Now, let's again find the parameters that minimize the max residual error.

In [11]:
galton = Model(solver=ClpSolver())
@variable(galton,ab[1:3])
@variable(galton,z)
@constraint(galton,y-xc*ab .<= z)
@constraint(galton,xc*ab-y.<= z)
obj = @objective(galton,:Min,z)
solve(galton)
Out[11]:
:Optimal
In [12]:
getvalue(obj)
Out[12]:
9.841463414634127
In [13]:
ab_max = getvalue(ab)
Out[13]:
3-element Array{Float64,1}:
 -9.37805 
  0.341463
  0.804878
In [14]:
x1var = linspace(58, 71, 40)
x2var = linspace(62, 79, 40)
f(u,v) = ab_max[2]*u + ab_max[3]*v + ab_max[1]
plot(x1var, x2var, f, st=:surface)
scatter!(x[:,1],x[:,2],y,lab="data", xlabel="mother's height",ylabel="father's height",zlabel="subject's height",ticks=true,leg=false)
Out[14]:

We can see the two different objectives (residual sum of squares vs max error) give very different parameters and models.

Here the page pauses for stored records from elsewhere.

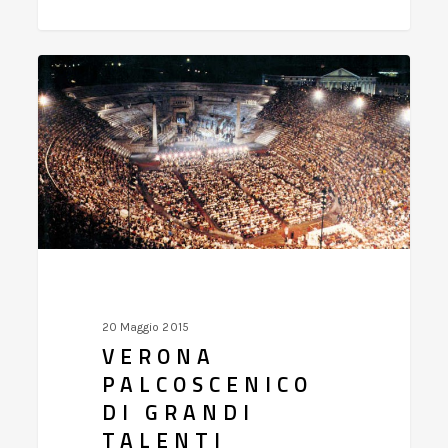
Verona
palcoscenico
di
grandi
talenti
20 Maggio 2015
VERONA
PALCOSCENICO
DI GRANDI
TALENTI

Online advertising budget allocation

Let's write down the numbers we use for the budget and constraints.

In [15]:
c_conv = [3e-3 ; 2e-3]  # conversion rates from impression to paying subscription
a_cpi = [1e-2; 1e-2]    # cost per impression
b_cpi = 80e3             # budget for impressions
a_ctr = [2e-2; 1e-2]    # click-through rates
b_ctr = 100e3            # budget for clickthroughs (number of free subscriptions)
b_trf = 4e6             # maximum traffic on site A
Out[15]:
4.0e6

Try out a pair of values for $x_1$ and $x_2$, the impressions on sites A and B respectively.

We should confirm that the values satisfy the constraints, and check the objective value (# conversions) that we'll get with this choice.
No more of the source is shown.